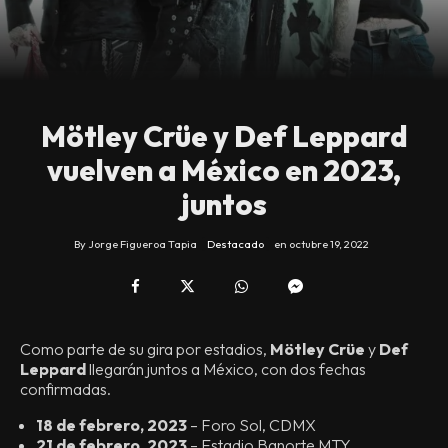
Mötley Crüe y Def Leppard
vuelven a México en 2023,
juntos
By
Jorge Figueroa Tapia
Destacado
en
octubre 19, 2022
Como parte de su gira por estadios,
Mötley Crüe
y
Def
Leppard
llegarán juntos a México, con dos fechas
confirmadas.
18 de febrero, 2023
– Foro Sol, CDMX
21 de febrero, 2023
– Estadio Banorte MTY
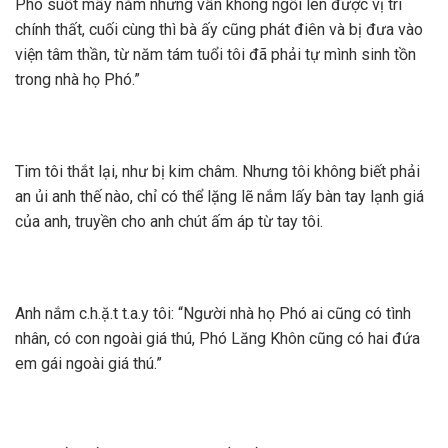
Phó suốt mấy năm nhưng vẫn không ngồi lên được vị trí
chính thất, cuối cùng thì bà ấy cũng phát điên và bị đưa vào
viện tâm thần, từ năm tám tuổi tôi đã phải tự mình sinh tồn
trong nhà họ Phó.”
Tim tôi thắt lại, như bị kim châm. Nhưng tôi không biết phải
an ủi anh thế nào, chỉ có thể lặng lẽ nắm lấy bàn tay lạnh giá
của anh, truyền cho anh chút ấm áp từ tay tôi.
Anh nắm c.h.ặ.t t.a.y tôi: “Người nhà họ Phó ai cũng có tình
nhân, có con ngoài giá thú, Phó Lăng Khôn cũng có hai đứa
em gái ngoài giá thú.”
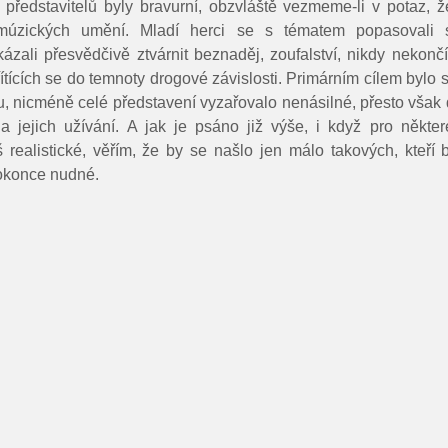
představitelů byly bravurní, obzvláště vezmeme-li v potaz, ž
 múzických umění. Mladí herci se s tématem popasovali
zali přesvědčivě ztvárnit beznaděj, zoufalství, nikdy nekonč
řítících se do temnoty drogové závislosti. Primárním cílem bylo
ou, nicméně celé představení vyzařovalo nenásilné, přesto však
 a jejich užívání. A jak je psáno již výše, i když pro někte
iš realistické, věřím, že by se našlo jen málo takových, kteří 
dokonce nudné.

______________________________

→ **WORK INSTRUCTIONS**:
Copy the records exactly as they appear, excluding images.

→ **RESPONSE**:
Mötley Crüe y Def Leppard
vuelven a México en 2023,
juntos
By
Jorge Figueroa Tapia
Destacado
en
octubre 19, 2022
Como parte de su gira por estadios,
Mötley Crüe
y
Def
Leppard
llegarán juntos a México, con dos fechas
confirmadas.
18 de febrero, 2023
– Foro Sol, CDMX
21 de febrero, 2023
– Estadio Banorte MTY
Phó suốt mấy năm nhưng vẫn không ngồi lên được vị trí
chính thất, cuối cùng thì bà ấy cũng phát điên và bị đưa vào
viện tâm thần, từ năm tám tuổi tôi đã phải tự mình sinh tồn
trong nhà họ Phó.”
Tim tôi thắt lại, như bị kim châm. Nhưng tôi không biết phải
an ủi anh thế nào, chỉ có thể lặng lẽ nắm lấy bàn tay lạnh giá
của anh, truyền cho anh chút ấm áp từ tay tôi.
Anh nắm c.h.ặ.t t.a.y tôi: “Người nhà họ Phó ai cũng có tình
nhân, có con ngoài giá thú, Phó Lăng Khôn cũng có hai đứa
em gái ngoài giá thú.”
představitelů byly bravurní, obzvláště vezmeme-li v potaz, ž
 múzických umění. Mladí herci se s tématem popasovali
zali přesvědčivě ztvárnit beznaděj, zoufalství, nikdy nekonč
řítících se do temnoty drogové závislosti. Primárním cílem bylo
ou, nicméně celé představení vyzařovalo nenásilné, přesto však
 a jejich užívání. A jak je psáno již výše, i když pro někte
iš realistické, věřím, že by se našlo jen málo takových, kteří 
dokonce nudné.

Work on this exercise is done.